From: Yinghai Lu on
Jens Axboe wrote:
> On Tue, Dec 15 2009, Yinghai Lu wrote:
>> Jens Axboe wrote:
>>> On Tue, Dec 15 2009, Yinghai Lu wrote:
>>>> Jens Axboe wrote:
>>>>> Hi,
>>>>>
>>>>> I have this big box that takes forever to boot, so I use kexec to boot
>>>>> into new kernels. Works fine, but some time past 2.6.32 it stopped
>>>>> working. Instead of wasting brain cycles on finding out why, I handed
>>>>> the problem to my trusty regression friend - git bisect.
>>>>>
>>>>> This is what it found (sorry Yinghai it's you again, you owe me a beer
>>>>> for hours of 2.6.32-git bisecting ;-)
>>>> sure.
>>>>
>>>>> 99935a7a59eaca0292c1a5880e10bae03f4a5e3d is the first bad commit
>>>>> commit 99935a7a59eaca0292c1a5880e10bae03f4a5e3d
>>>>> Author: Yinghai Lu <yinghai(a)kernel.org>
>>>>> Date: Sun Oct 4 21:54:24 2009 -0700
>>>>>
>>>>> x86/PCI: read root resources from IOH on Intel
>>>>>
>>>>> For intel systems with multi IOH, we should read peer root resources
>>>>> directly from PCI config space, and don't trust _CRS.
>>>>>
>>>>>
>>>>> I could not revert this single commit, as a further commit made other
>>>>> changes. So I reverted 67f241f4 first and then 99935a7a. I confirmed
>>>>> that this kernel then works fine.
>>>>>
>>>> let see how BIOS mess it up again!
>>> Heh, I had a feeling this was coming :-)
>>>
>>>> please.
>>> Please find two logs attached - one from a boot with -git and the two
>>> patches reverted, and one from a boot with -git.
>> please enabled CONFIG_PCI_DEBUG and boot with debug in boot command line.
>
> On the good or bad kernel?

both please.

YH
--
To unsubscribe from this list: send the line "unsubscribe linux-kernel" in
the body of a message to majordomo(a)vger.kernel.org
More majordomo info at http://vger.kernel.org/majordomo-info.html
Please read the FAQ at http://www.tux.org/lkml/
From: Jens Axboe on
On Tue, Dec 15 2009, Yinghai Lu wrote:
> Jens Axboe wrote:
> > On Tue, Dec 15 2009, Yinghai Lu wrote:
> >> Jens Axboe wrote:
> >>> On Tue, Dec 15 2009, Yinghai Lu wrote:
> >>>> Jens Axboe wrote:
> >>>>> Hi,
> >>>>>
> >>>>> I have this big box that takes forever to boot, so I use kexec to boot
> >>>>> into new kernels.

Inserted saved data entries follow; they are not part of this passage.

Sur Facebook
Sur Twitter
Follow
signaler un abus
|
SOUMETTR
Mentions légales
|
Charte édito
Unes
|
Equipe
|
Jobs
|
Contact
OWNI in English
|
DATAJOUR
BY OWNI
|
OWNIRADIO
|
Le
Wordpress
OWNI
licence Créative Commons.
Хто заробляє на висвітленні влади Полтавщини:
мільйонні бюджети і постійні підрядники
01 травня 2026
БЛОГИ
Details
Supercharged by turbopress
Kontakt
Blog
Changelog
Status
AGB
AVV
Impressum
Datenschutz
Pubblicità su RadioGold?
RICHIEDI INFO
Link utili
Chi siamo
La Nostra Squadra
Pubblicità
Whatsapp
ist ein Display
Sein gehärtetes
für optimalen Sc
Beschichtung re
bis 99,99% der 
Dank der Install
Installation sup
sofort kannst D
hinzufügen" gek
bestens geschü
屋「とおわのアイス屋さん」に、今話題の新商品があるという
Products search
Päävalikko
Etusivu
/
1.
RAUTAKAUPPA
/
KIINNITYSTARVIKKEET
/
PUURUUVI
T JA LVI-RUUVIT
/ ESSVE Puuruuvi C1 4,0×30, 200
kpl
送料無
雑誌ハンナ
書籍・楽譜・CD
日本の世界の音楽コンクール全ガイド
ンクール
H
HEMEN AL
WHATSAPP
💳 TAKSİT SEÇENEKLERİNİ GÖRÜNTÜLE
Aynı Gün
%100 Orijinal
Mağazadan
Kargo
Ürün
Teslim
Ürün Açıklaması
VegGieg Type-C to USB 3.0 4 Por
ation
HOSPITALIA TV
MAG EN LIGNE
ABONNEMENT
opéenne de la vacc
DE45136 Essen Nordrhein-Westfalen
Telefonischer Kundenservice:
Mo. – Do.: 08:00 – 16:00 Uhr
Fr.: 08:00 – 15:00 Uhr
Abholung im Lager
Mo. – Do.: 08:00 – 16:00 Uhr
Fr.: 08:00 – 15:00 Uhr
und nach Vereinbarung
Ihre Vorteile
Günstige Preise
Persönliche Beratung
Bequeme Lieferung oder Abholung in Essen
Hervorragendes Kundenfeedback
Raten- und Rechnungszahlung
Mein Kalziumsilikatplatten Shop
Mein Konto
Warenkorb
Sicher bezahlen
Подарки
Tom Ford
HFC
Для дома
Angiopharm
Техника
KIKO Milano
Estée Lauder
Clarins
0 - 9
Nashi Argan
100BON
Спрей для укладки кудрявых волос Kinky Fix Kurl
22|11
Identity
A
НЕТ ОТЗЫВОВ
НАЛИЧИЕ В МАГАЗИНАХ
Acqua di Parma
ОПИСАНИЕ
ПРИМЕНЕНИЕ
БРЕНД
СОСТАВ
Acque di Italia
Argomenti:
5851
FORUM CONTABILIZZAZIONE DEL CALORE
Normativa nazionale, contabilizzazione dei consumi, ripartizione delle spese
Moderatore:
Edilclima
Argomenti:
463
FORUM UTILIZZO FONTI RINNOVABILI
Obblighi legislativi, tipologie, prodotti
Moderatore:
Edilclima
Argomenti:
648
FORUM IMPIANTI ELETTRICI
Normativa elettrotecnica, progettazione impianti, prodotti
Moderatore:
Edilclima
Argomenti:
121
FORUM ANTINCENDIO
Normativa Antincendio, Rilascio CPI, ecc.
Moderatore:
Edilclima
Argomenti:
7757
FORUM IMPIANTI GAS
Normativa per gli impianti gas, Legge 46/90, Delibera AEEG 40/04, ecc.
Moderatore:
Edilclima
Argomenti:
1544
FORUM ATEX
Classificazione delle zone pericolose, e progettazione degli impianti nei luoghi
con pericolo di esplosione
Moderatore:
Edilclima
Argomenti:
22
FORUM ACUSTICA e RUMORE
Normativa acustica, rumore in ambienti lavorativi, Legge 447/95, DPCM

Works fine, but some time past 2.6.32 it stopped
> >>>>> working. Instead of wasting brain cycles on finding out why, I handed
> >>>>> the problem to my trusty regression friend - git bisect.
> >>>>>
> >>>>> This is what it found (sorry Yinghai it's you again, you owe me a beer
> >>>>> for hours of 2.6.32-git bisecting ;-)
> >>>> sure.
> >>>>
> >>>>> 99935a7a59eaca0292c1a5880e10bae03f4a5e3d is the first bad commit
> >>>>> commit 99935a7a59eaca0292c1a5880e10bae03f4a5e3d
> >>>>> Author: Yinghai Lu <yinghai(a)kernel.org>
> >>>>> Date: Sun Oct 4 21:54:24 2009 -0700
> >>>>>
> >>>>> x86/PCI: read root resources from IOH on Intel
> >>>>>
> >>>>> For intel systems with multi IOH, we should read peer root resources
> >>>>> directly from PCI config space, and don't trust _CRS.
> >>>>>
> >>>>>
> >>>>> I could not revert this single commit, as a further commit made other
> >>>>> changes. So I reverted 67f241f4 first and then 99935a7a. I confirmed
> >>>>> that this kernel then works fine.
> >>>>>
> >>>> let see how BIOS mess it up again!
> >>> Heh, I had a feeling this was coming :-)
> >>>
> >>>> please.
> >>> Please find two logs attached - one from a boot with -git and the two
> >>> patches reverted, and one from a boot with -git.
> >> please enabled CONFIG_PCI_DEBUG and boot with debug in boot command line.
> >
> > On the good or bad kernel?
>
> both please.

Attached.

--
Jens Axboe

From: Yinghai Lu on
Jens Axboe wrote:
> On Tue, Dec 15 2009, Yinghai Lu wrote:
>>>>>>>
>>>>>> let see how BIOS mess it up again!
>>>>> Heh, I had a feeling this was coming :-)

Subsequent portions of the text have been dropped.